Transcribed page contents
((
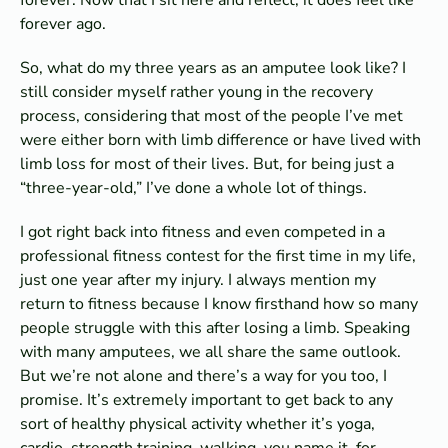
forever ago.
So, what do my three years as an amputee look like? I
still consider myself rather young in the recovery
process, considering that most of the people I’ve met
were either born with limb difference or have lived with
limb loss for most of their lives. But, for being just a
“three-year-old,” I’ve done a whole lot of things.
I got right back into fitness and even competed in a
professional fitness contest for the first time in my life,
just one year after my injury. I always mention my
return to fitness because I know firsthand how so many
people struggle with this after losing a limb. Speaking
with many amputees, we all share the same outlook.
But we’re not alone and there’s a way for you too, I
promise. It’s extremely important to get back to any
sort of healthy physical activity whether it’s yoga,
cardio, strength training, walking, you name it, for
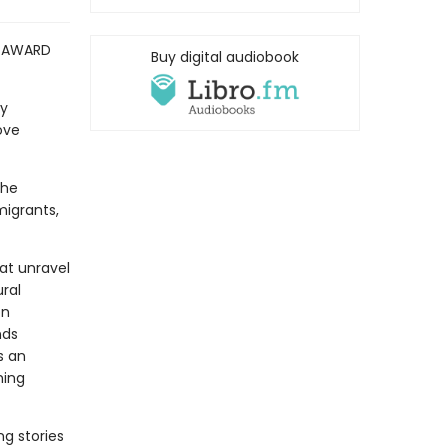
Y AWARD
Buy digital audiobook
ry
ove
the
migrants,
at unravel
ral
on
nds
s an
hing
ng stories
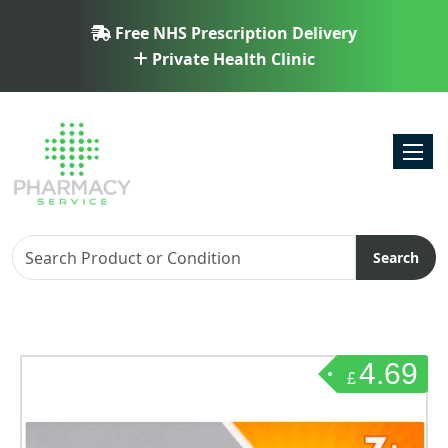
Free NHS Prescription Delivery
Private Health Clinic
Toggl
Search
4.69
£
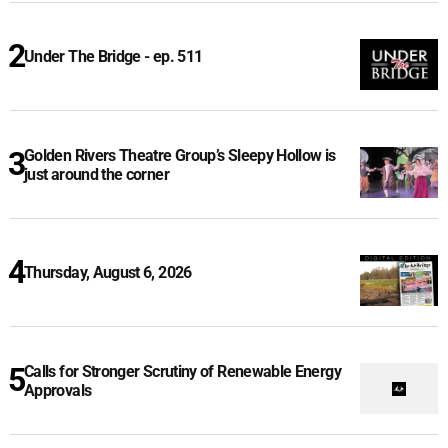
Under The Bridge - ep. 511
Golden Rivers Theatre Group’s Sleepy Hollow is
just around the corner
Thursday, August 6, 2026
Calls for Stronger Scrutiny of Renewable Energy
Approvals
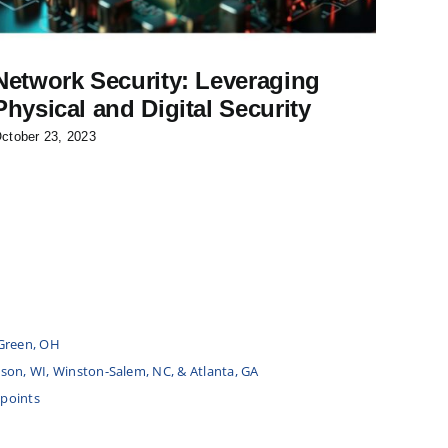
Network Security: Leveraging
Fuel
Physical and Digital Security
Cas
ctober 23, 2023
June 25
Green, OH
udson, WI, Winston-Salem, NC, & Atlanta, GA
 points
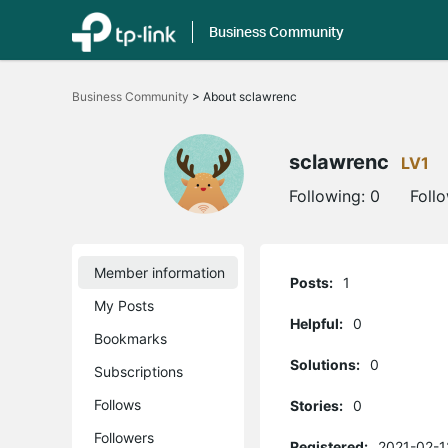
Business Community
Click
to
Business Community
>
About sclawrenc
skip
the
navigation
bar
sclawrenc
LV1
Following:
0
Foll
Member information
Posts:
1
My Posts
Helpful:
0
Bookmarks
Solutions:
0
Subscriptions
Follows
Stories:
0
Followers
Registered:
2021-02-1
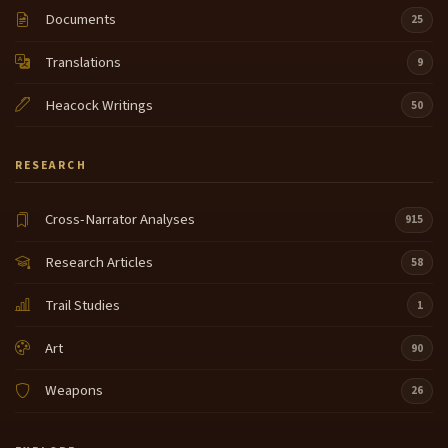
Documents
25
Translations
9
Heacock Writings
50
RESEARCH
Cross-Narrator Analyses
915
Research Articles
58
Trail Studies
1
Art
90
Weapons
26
))
◆ TASK INSTRUCTIONS: Only lines containing the word "three" should appear in the answer, and every such line from the records above must be there.

◆ TASK RESPONSE:
So, what do my three years as an amputee look like? I
“three-year-old,” I’ve done a whole lot of things.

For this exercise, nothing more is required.